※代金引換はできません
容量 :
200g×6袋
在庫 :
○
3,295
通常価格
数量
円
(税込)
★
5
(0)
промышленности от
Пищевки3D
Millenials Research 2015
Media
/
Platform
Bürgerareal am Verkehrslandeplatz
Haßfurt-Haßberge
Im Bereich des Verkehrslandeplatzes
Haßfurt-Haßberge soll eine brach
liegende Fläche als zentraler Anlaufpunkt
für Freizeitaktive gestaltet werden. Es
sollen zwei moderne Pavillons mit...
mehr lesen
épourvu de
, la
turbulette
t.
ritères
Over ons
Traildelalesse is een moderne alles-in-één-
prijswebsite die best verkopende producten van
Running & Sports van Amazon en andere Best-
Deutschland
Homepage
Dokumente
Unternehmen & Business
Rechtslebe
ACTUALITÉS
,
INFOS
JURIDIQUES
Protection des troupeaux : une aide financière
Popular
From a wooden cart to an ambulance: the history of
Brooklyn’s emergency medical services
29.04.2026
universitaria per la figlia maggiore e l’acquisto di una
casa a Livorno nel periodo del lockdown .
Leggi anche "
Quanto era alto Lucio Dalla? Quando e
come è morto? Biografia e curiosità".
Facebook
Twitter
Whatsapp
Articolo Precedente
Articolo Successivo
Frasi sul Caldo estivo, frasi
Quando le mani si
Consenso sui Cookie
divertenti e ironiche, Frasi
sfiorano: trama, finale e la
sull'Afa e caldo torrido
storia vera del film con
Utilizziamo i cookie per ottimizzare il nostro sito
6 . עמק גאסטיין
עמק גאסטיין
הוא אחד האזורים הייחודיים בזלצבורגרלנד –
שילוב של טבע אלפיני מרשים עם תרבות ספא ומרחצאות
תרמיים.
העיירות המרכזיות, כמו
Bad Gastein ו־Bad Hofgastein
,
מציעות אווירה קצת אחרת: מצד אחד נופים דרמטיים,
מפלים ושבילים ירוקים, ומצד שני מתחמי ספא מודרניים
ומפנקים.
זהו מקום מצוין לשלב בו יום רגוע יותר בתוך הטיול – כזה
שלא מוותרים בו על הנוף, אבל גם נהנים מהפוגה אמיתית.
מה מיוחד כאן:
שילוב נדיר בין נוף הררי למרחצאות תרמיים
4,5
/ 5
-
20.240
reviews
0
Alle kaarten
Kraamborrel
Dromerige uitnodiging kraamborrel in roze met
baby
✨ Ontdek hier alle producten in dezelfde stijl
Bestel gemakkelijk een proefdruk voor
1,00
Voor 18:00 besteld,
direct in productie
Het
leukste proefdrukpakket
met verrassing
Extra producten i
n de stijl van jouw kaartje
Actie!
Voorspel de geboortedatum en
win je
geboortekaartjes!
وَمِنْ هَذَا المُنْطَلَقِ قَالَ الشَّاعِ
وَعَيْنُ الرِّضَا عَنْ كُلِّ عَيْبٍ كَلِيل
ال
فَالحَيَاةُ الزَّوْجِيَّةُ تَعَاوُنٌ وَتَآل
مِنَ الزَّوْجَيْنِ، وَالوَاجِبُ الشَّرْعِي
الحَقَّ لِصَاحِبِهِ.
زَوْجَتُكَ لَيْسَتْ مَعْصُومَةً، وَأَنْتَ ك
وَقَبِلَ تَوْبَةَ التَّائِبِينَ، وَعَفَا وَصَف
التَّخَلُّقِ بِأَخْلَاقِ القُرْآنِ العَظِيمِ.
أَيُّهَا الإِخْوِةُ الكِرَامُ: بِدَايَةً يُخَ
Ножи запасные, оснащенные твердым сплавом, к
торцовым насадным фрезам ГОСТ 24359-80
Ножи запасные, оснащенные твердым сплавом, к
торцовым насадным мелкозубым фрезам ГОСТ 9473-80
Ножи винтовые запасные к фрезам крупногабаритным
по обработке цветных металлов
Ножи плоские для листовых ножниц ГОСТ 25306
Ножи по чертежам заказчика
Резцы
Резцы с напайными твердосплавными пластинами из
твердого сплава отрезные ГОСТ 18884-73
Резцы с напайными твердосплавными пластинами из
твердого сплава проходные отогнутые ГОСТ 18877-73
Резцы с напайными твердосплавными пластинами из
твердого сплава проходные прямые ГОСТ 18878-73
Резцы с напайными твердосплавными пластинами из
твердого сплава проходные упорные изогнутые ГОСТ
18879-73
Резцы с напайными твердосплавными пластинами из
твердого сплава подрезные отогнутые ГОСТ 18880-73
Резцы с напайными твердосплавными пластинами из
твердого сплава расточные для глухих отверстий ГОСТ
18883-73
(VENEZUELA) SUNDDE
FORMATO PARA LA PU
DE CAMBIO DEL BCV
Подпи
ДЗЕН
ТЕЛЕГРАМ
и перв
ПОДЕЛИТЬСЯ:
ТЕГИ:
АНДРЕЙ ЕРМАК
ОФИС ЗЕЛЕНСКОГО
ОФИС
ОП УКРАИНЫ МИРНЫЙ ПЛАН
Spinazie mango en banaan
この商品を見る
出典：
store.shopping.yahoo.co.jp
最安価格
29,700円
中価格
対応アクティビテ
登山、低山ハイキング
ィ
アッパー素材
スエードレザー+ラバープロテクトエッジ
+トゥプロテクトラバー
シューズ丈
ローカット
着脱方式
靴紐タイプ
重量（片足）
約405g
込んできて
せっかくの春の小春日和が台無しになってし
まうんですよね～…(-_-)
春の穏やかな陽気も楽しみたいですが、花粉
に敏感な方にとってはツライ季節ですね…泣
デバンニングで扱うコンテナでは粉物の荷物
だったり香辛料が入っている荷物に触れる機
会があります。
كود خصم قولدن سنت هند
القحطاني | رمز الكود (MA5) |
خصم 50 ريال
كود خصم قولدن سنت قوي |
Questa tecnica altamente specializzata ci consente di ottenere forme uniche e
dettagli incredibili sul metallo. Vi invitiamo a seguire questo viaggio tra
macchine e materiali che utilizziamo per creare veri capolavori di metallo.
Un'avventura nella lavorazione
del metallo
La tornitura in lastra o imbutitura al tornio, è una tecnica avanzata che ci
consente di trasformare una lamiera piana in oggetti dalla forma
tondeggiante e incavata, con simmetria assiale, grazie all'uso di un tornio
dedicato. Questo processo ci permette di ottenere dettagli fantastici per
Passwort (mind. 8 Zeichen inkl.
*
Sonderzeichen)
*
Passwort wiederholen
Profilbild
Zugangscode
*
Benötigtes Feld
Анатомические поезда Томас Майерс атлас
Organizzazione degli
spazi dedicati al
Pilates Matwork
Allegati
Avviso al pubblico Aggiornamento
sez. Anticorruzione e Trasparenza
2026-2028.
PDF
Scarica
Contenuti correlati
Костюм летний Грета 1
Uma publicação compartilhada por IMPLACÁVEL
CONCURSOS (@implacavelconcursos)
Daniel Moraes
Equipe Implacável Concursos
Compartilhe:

========================================

Which of the lines above contain "Frasi"? Return them all.

### Exercise response
Frasi sul Caldo estivo, frasi
divertenti e ironiche, Frasi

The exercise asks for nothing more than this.